In his entire life, Junior had never suffered this much pain without first having killed someone. Reluctant to depart until certain that his student was out of danger physically, emotionally, and mentally, Bob Chicane stayed until three thirty. When he left, he broke some bad news to Junior: "I can't keep you on my student list, man. I'm sorry, but you're way too intense for me. Way too intense. Everything you do. All the women you run through, this whole art thing, whatever all those phone books are about-now even meditation. Way too intense for me, too obsessive. Sorry. Have a good life, man."

Alone, Junior sat in the breakfast nook with a pot of coffee and an entire Sara Lee chocolate fudge cake.

After the paralytic bladder seizures had passed and Junior had drained Lake Mead, Chicane recommended plenty of caffeine and sugar to guard against an unlikely but not impossible spontaneous return to a trance state. "Anyway, after pumping alpha waves for as long as you just did, you shouldn't actually need to sleep anytime soon."

In fact, although weak and achy, Junior felt mentally refreshed and wonderfully alert.

The time had come for him to think more seriously about his situation and his future. Self-improvement remained a laudable goal, but his efforts needed to be more focused.

He had the capacity to be exceptional at anything to which he applied himself. Bob Chicane had been right about that: Junior was far more intense than other men, possessed of greater gifts and the energy to use them.

In retrospect, he realized meditation didn't suit him. It was a passive activity, while by nature he was a man of action, happiest when doing.

He had taken refuge in meditation, because he'd been frustrated by his continuing failure in the Bartholomew hunt and disturbed by his apparently paranormal experiences with quarters and with phone calls from the dead. More deeply disturbed than he had realized or had been able to admit.

Fear of the unknown is a weakness, for it presumes dimensions to life beyond human control. Zedd teaches that nothing is beyond our control, that nature is just a mindlessly grinding machine with no more mysteries in it than we will find in applesauce.

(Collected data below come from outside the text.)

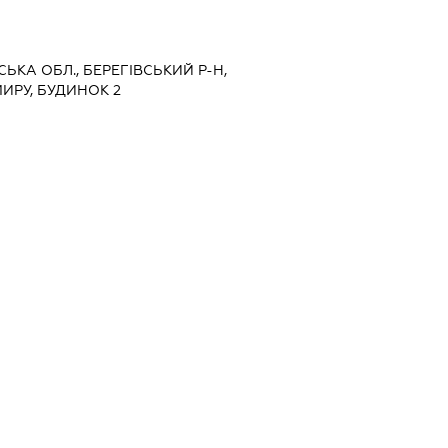
СЬКА ОБЛ., БЕРЕГІВСЬКИЙ Р-Н,
ИРУ, БУДИНОК 2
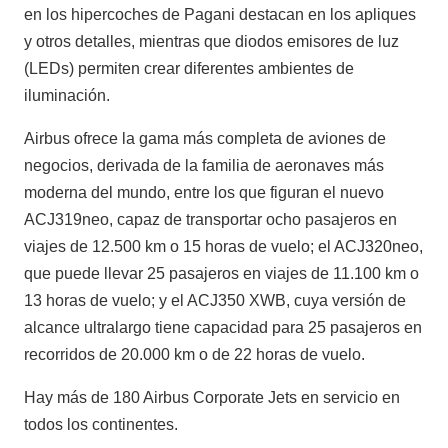
en los hipercoches de Pagani destacan en los apliques
y otros detalles, mientras que diodos emisores de luz
(LEDs) permiten crear diferentes ambientes de
iluminación.
Airbus ofrece la gama más completa de aviones de
negocios, derivada de la familia de aeronaves más
moderna del mundo, entre los que figuran el nuevo
ACJ319neo, capaz de transportar ocho pasajeros en
viajes de 12.500 km o 15 horas de vuelo; el ACJ320neo,
que puede llevar 25 pasajeros en viajes de 11.100 km o
13 horas de vuelo; y el ACJ350 XWB, cuya versión de
alcance ultralargo tiene capacidad para 25 pasajeros en
recorridos de 20.000 km o de 22 horas de vuelo.
Hay más de 180 Airbus Corporate Jets en servicio en
todos los continentes.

Furthermore, fear of the unknown is a weakness also because it humbles us. Humility, Caesar Zedd declares, is strictly for losers. For the purpose of social and financial advancement, we must pretend to be humble-shuffle our feet and duck our heads and make self-deprecating remarks-because deceit is the currency of civilization. But if ever we wallow in genuine humility, we will be no different from the mass of humanity, which Zedd calls "a sentimental sludge in love with failure and the prospect of its own doom."

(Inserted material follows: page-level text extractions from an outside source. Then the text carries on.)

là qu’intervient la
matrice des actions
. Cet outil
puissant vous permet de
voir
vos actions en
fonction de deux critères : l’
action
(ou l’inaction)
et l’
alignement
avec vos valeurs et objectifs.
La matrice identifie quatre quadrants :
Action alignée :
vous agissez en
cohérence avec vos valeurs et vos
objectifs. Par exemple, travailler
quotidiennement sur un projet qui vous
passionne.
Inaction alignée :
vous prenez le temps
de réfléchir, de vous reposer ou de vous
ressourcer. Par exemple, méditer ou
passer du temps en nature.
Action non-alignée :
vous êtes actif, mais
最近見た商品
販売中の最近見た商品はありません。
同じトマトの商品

Gorging on fudge cake and coffee to guard against a spontaneous lapse into meditative catatonia, Junior manfully admitted that he had been weak, that he had reacted to the unknown with fear and retreat instead of with bold confrontation. Because each of us can trust no one in this world but himself, self-deceit is dangerous. He liked himself better for this frank admission of weakness.

Chastened by these recent events, he vowed to stop meditating, to void all passive responses to the challenges of life. He must explore the unknown rather than flinch from it in fear. Besides, through his explorations, he would prove that the unknown was all just tapioca or applesauce, or whatever.

He must begin by learning as much as possible about ghosts, hauntings, and the vengeance of the dead. During the remainder of 1966, only two apparently paranormal events occurred in Junior Cain's life, the first on Wednesday, October 5.

On a culture stroll, checking out the newest work in a circuit of his favorite art galleries, Junior arrived eventually at the show windows of Galerie Coquin. Prominently displayed to passersby on the busy street was the sculpture of Wroth Griskin: two large pieces, each weighing at least five hundred pounds, and seven much smaller bronzes elevated on pedestals.

Griskin, a former convict, had served eleven years for second-degree murder before the lobbying efforts of a coalition of artists and writers had won his parole. He possessed a huge talent. No one before Griskin had ever managed to express this degree of violence an rage in the medium of bronze, and Junior had long kept the artist's work on his short list of desired acquisitions.

In the gallery windows, eight of the nine sculptures were so disturbing that many passersby, catching sight of them, blanched and looked away and hurried on. Not everyone can be a connoisseur.

The ninth piece was not art, certainly not a work by Griskin, and could disturb no one half as much as it rattled Junior. Upon a black pedestal stood a pewter candlestick identical to the one that had cracked the skull of Thomas Vanadium and had added dimension to the cop's previously pan-flat face.

The gray pewter appeared to be mottled with a black substance. Perhaps char. As though it had been soiled in a fire.

At the top of the candlestick, the drip pan and the socket were marked by a wine-red drizzle. The color of well-aged bloodstains.

From these ominous spatters, several fibers bristled, having stuck to the pewter when the drizzle was still wet. They appeared to be human hairs.

Fear clotted in Junior's veins, and he stood like an impacted embolism in the busy flow of pedestrians, certain that he himself would at any moment succumb to a stroke.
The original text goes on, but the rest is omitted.